Assume that the initial expectation is to cast 10 Class A NFTs per day, with a starting price of 1 CKB.On the 5th day, it was expected that people would cast a total of 50 Class A NFTs, but because many people followed the trend, the casting volume reached 70, which was equivalent to the original goal that was originally planned to be achieved by the 7th day.In order to limit the speed, the casting price must be quickly increased through the index pricing curve, and the unit price rises to 4 CKB to curb casting behavior.
If by the 15th day, only 120 casts were cast (the original plan was to cast a total of 150) and the expected sales volume did not reach the expected sales volume, the price will be lowered at this time to stimulate the casting volume.
In the above scenario, when a certain type of BitLife is cast in large quantities in a short period of time, the casting price of this type of NFT will increase exponentially, and this drastic price increase can effectively prevent scientists.
Summary: Viewing Cellula from the perspective of player games
After talking about the entire core design of Cellula, we might as well look at this puzzle-breaking game mechanism from the perspective of players’ gaming.First of all, there are many participants in vPOW, and each participant has different strategies. Taking the first-level issuance market as an example, a “scientist” can write code and combine different BitCells to find BitLife with higher computing power to obtain more.High mining income, and there will be some MEV players who monitor casting events on the chain. When they find that a certain NB scientist casts a certain type of BitLife, they will also follow the trend and cast a lot.

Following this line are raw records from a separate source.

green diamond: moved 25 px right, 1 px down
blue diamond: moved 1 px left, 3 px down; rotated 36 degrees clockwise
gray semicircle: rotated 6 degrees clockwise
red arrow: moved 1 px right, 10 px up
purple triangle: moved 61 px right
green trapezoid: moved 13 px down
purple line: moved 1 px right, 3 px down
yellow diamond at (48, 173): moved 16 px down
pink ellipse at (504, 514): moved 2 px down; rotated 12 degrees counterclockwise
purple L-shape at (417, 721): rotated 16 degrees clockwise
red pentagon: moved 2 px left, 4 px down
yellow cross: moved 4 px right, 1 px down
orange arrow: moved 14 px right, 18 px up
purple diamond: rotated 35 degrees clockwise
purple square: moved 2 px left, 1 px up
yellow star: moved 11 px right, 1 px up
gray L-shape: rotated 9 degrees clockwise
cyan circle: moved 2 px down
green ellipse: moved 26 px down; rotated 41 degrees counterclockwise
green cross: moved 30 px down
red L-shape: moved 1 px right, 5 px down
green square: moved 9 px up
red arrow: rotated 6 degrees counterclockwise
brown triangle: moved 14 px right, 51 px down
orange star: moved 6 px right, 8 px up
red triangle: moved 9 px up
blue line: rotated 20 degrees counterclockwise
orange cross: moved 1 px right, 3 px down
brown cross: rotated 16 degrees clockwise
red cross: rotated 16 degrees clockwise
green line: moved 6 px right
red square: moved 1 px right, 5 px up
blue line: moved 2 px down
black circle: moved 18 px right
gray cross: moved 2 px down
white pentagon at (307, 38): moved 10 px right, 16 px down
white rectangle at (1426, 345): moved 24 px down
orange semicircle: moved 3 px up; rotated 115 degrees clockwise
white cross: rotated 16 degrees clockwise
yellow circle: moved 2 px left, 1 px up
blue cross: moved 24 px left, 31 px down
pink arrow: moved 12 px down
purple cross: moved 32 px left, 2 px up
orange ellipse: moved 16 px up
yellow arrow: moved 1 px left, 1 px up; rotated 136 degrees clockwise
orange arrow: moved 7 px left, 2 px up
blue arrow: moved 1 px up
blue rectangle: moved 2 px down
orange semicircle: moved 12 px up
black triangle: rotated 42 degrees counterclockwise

However, due to the existence of VRGDAs exponential pricing algorithm, the price of a single type of BitLife casting can increase exponentially, which can effectively prevent scientists (anti-witches). Of course, it will also price BitLife/miner if a certain type of mining machine isIf the computing power is high, its casting/production price will also be very high. The price circulating in the secondary market will refer to the production price and then be transmitted to the entire supply chain.
Compared with the issuance process of BTC mining machines, scientists discovered that a certain type of BitLife has high computing power, just like a mining machine company developed a new chip, and MEV players followed suit to cast it, just like a first-level dealer completing the pricing of a mining machine, and then a second-levelMarket trading is similar to retail investors purchasing equipment from dealers.
The difference is that compared with the real world mining machine development, scientists have discovered that the new BitLife will be much faster, and anyone can participate in the state deduction of BitLife, which is largely equivalent to reducing the power of mining machine development.“Everyone has the opportunity to become a scientist”, which is more friendly to most people and is impossible to appear in the mining machine production chain in reality.
For the project party itself, adopting a POW-style asset distribution plan itself weakens its power, so neither scientists nor project parties nor ordinary players can unilaterally control the market.In the mining machine casting and issuance, the three parties have a game. None of them can completely monopolize the market, which can form a dynamic balance.
Overall, compared with the BTC mining machine industry chain, Cellula’s solution is a more interesting social experiment.